**Try it:**
Go through the records below and count every line containing "Good". Reply with the count alone.

**Material shown:**
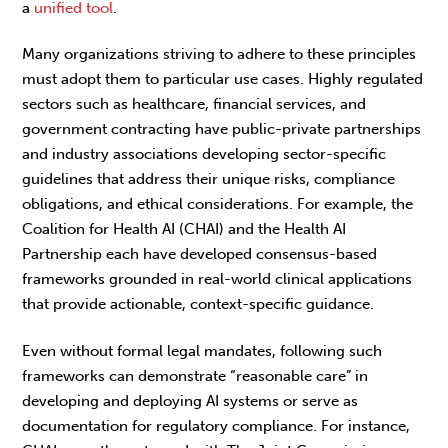
a
unified tool
.
Many organizations striving to adhere to these principles
must adopt them to particular use cases. Highly regulated
sectors such as healthcare, financial services, and
government contracting have public-private partnerships
and industry associations developing sector-specific
guidelines that address their unique risks, compliance
obligations, and ethical considerations. For example, the
Coalition for Health AI (CHAI) and the Health AI
Partnership each have developed consensus-based
frameworks grounded in real-world clinical applications
that provide actionable, context-specific guidance.
Even without formal legal mandates, following such
frameworks can demonstrate “reasonable care” in
developing and deploying AI systems or serve as
documentation for regulatory compliance. For instance,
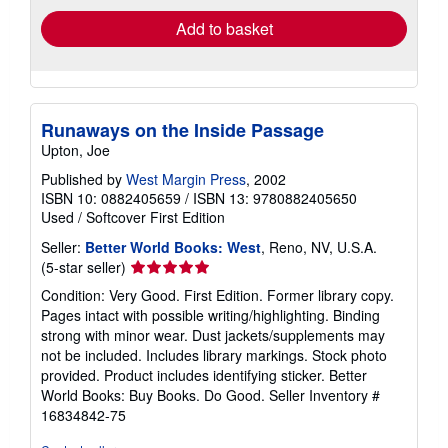
Add to basket
Runaways on the Inside Passage
Upton, Joe
Published by
West Margin Press
, 2002
ISBN 10: 0882405659
/
ISBN 13: 9780882405650
Used
/
Softcover
First Edition
Seller:
Better World Books: West
, Reno, NV, U.S.A.
Seller
(5-star seller)
rating
Condition: Very Good. First Edition. Former library copy.
5
Pages intact with possible writing/highlighting. Binding
out
strong with minor wear. Dust jackets/supplements may
of
not be included. Includes library markings. Stock photo
5
provided. Product includes identifying sticker. Better
stars
World Books: Buy Books. Do Good.
Seller Inventory #
16834842-75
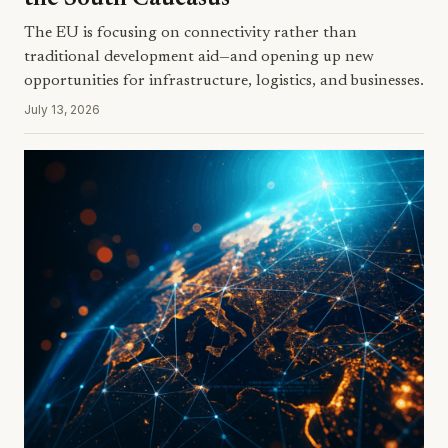
The EU is focusing on connectivity rather than
traditional development aid—and opening up new
opportunities for infrastructure, logistics, and businesses.
July 13, 2026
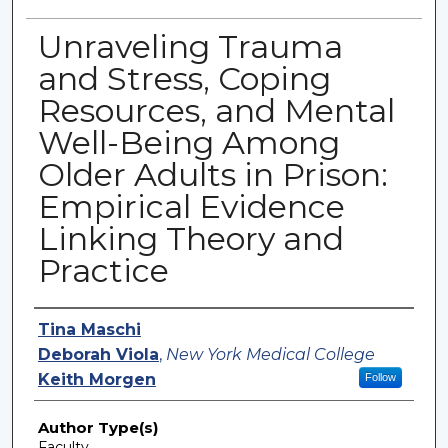
Unraveling Trauma
and Stress, Coping
Resources, and Mental
Well-Being Among
Older Adults in Prison:
Empirical Evidence
Linking Theory and
Practice
Authors
Tina Maschi
Deborah Viola
,
New York Medical College
Keith Morgen
Follow
Author Type(s)
Faculty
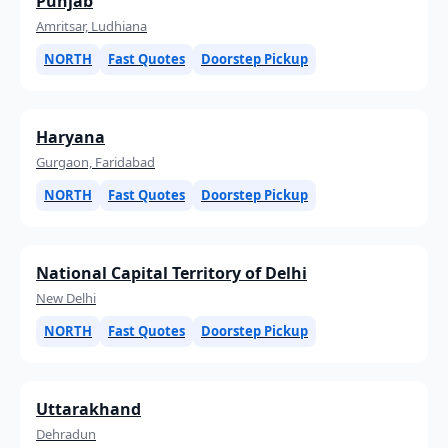
Punjab
Amritsar, Ludhiana
NORTH
Fast Quotes
Doorstep Pickup
Haryana
Gurgaon, Faridabad
NORTH
Fast Quotes
Doorstep Pickup
National Capital Territory of Delhi
New Delhi
NORTH
Fast Quotes
Doorstep Pickup
Uttarakhand
Dehradun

**Your solution:**
2